On Tue, 25 Nov 1997, Tor Torhaug wrote:
> Dear italian studies list. I have a problem in Purgatorio 5:
>
> 130 Deh, quando tu sarai tornato al mondo,
> 131 e riposato de la lunga via ,
> 132 seguito 'l terzo spirito al secondo,
> 133 ricorditi di me, che son la Pia:
> 134 Siena mi fe, disfecemi Maremma:
> 135 salsi colui che 'nnanellata pria
> 136 disposando m'avea con la sua gemma .
>
> I am desperately trying to see here, in Dante's naked text, rather than in
> the dressed up commentaries, an allusion to Pia's husband as her murderer.
> And I do not succeed.
>
> Pia is one of the group of those who died violently, and who repented only
> at the last moment, and she is the last of the three souls who speak to
> Dante in Purgatorio 5.
>
> Now, my impression is that the main focus of this canto is the value of
> intercession to the souls in the ante-purgatorio. Virgil attracts them by
> alluding to how useful Dante-wanderer may be to them:
>
> 36 faccianli onore, ed essere puo lor caro
>
> and each of the three in turn ask Dante for help in procuring
> intercessionary prayers from the living.
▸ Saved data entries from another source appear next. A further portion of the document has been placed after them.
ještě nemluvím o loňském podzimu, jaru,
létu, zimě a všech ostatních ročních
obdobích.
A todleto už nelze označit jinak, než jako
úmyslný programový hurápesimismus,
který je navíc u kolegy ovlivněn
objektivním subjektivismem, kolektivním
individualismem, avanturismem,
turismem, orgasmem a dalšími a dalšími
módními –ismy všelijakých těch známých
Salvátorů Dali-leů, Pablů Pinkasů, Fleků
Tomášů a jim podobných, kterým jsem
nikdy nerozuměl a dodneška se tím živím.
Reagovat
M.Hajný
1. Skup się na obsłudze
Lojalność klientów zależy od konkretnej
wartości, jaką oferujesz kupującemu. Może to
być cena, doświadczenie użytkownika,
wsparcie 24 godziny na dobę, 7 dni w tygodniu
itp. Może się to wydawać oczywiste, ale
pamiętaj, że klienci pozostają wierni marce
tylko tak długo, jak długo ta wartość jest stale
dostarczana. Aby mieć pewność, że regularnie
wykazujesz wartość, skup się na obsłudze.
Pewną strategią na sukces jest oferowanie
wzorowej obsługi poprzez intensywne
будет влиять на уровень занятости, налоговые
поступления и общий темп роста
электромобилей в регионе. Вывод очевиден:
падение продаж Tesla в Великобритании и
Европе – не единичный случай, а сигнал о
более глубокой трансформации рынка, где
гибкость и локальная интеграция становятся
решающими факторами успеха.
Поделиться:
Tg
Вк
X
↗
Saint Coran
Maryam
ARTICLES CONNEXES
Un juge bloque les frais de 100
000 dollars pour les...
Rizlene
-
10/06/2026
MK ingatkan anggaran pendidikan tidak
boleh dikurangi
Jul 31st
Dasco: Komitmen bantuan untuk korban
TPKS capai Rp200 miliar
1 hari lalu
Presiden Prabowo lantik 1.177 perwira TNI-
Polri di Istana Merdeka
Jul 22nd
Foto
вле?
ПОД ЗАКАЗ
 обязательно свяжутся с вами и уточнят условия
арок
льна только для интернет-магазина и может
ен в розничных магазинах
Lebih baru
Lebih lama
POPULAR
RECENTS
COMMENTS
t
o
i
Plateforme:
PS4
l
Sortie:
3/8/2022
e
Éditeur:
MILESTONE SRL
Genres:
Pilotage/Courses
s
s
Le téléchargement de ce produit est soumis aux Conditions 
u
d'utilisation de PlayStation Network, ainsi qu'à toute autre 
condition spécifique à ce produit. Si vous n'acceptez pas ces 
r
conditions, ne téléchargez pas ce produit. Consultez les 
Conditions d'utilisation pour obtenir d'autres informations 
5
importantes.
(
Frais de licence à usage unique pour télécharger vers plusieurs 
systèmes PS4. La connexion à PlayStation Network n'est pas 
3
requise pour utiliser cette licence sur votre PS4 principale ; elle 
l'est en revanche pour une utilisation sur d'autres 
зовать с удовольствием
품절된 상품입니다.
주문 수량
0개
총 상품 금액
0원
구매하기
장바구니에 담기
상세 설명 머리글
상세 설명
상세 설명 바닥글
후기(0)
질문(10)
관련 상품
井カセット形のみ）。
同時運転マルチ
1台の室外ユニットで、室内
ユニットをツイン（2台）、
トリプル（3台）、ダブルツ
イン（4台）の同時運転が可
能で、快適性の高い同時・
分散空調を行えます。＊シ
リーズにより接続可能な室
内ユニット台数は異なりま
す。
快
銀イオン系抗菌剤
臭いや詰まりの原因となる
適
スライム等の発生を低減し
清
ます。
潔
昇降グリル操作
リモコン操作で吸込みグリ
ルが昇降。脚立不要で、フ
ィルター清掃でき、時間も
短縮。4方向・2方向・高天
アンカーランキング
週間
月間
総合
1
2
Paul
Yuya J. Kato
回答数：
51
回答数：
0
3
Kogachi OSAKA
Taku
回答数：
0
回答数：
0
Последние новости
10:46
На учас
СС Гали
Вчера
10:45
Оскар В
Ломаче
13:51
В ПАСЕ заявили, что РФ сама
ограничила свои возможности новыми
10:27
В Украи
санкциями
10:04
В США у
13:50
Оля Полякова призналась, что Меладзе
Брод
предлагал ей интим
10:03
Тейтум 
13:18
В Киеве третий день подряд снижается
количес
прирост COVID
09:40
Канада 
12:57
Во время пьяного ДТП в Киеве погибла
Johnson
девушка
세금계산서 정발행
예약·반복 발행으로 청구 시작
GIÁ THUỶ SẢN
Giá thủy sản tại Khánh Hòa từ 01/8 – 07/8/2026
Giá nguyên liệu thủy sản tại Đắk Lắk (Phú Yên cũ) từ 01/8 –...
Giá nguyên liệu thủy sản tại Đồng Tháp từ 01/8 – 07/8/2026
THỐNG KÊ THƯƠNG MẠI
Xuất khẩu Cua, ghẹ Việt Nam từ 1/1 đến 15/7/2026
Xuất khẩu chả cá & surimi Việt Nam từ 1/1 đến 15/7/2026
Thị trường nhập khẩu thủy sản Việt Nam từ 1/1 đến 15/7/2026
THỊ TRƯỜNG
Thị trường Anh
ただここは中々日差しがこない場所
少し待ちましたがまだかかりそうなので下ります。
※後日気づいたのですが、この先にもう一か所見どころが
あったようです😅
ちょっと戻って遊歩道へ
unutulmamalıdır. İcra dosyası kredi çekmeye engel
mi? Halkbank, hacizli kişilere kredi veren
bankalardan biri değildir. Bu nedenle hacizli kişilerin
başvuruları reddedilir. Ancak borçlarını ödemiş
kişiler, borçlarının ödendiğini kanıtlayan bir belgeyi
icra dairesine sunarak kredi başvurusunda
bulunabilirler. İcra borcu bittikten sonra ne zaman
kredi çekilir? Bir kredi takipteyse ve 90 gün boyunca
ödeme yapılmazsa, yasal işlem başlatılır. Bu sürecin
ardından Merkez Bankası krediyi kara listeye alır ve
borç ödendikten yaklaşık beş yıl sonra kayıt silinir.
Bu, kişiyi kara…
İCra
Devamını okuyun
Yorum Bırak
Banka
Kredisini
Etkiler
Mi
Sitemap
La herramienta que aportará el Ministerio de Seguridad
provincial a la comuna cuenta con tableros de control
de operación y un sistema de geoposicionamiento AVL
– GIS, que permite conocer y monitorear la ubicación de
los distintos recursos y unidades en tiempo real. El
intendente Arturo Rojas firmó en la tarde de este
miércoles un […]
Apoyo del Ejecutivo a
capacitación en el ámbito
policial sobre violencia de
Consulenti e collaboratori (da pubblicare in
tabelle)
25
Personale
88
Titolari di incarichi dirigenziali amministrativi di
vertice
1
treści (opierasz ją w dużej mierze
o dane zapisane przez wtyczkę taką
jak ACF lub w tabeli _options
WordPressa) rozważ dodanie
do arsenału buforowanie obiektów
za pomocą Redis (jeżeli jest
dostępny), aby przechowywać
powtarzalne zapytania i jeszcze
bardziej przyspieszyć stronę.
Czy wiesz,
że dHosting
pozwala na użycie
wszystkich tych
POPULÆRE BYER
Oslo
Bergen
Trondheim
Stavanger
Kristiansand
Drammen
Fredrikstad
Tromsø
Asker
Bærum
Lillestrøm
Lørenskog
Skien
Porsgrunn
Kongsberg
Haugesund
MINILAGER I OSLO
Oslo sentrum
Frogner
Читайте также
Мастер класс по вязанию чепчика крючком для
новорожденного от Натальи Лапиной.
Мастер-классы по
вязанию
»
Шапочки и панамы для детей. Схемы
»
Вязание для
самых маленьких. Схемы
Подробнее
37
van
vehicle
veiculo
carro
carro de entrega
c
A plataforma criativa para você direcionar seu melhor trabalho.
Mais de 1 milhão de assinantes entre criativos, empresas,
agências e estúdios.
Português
Iacopo del Cassero begs him:
>
> 70 che tu mi sie di tuoi prieghi cortese
> 71 in Fano, si che ben per me s'adori
>
> which is both a prayer that Dante himself pray for his soul, and an
> allusion to his family or friends in Fano, that they also pray for him. He
> then goes on to explain, in gory detail, how he died.
>
> Buonconte da Montefeltro also asks for Dante's intercession:
>
> 85 Poi disse un altro: Deh, se quel disio
> 86 si compia che ti tragge a l'alto monte,
> 87 con buona pietate aiuta il mio!
>
> and then goes on to deplore how Giovanna and others who should pray for him
> fail to do so, a fact that makes him sad, and/or shameful:
>
> 89 Giovanna o altri non ha di me cura;
> 90 per ch'io vo tra costor con bassa fronte
>
> Afterwards he too narrates the circumstances of his death, his salvation,
> and the final disappearance of his corpse.
>
> The elements one sees in these two espisodes of Purgatorio 5, then, contain
> a "captatio benevolentiae" to Dante, a reference to how the near and dear
> pray, or fail to pray for them, and they tell the story of their life and
> death.
>
> I would then expect la Pia's speech to folow the same pattern: Captatio
> benevolentae to Dante:
>
> 130 Deh, quando tu sarai tornato al mondo,
> 131 e riposato de la lunga via ,
> 132 seguito 'l terzo spirito al secondo,
> 133 ricorditi di me, che son la Pia:
>
> followed by the story of her life and death - albeit an extremely short one:
>
> 134 Siena mi fe, disfecemi Maremma
>
> and what I would expect to be, and have no problems as seeing, as a
> reference to a near and dear person who would be saying intercessionary
> prayers on her behalf:
>
> 135 salsi colui che 'nnanellata pria
> 136 disposando m'avea con la sua gemma
>
> her dear husband, who knows the story of her life and death. Instead every
> commentary, or at least every commentary in the Dartmouth Dante project,
> makes the "salsi" into an accusation of murder. Can someone please explain
> this to me.
>
> Tor
>
> -----------------------------------------------------------
Dear Tor,
I have been following the discussion on Pia de' Tolomei with interest. I
would like to suggest a few things and possibly echo what others have
said.
First, any good poet does not make banal, factual statements. That is the
job of a prose chronicle. Poetry as art always speaks best through a veil
through which the reader must discern the truth that the poet is trying to
convey.
Second, anytime we look for solid documentary evidence to support a
medieval text (or even a concrete source for a known reworking of a
literary text) we enter a "selva oscura". So much has been lost and so
much was very likely not even written down. A written or oral source
known to Dante may have been lost or ignored by the time commentaries were
written. Yet for passages where we know sources, we can see the genius of
Dante's mind at work. He did not copy things slavishly, but constantly
reinterpreted "known" facts. Think of the Ulysses story and what he does
with that. So he can always read more or less into a documented source
than we or any of his contemporaries may have.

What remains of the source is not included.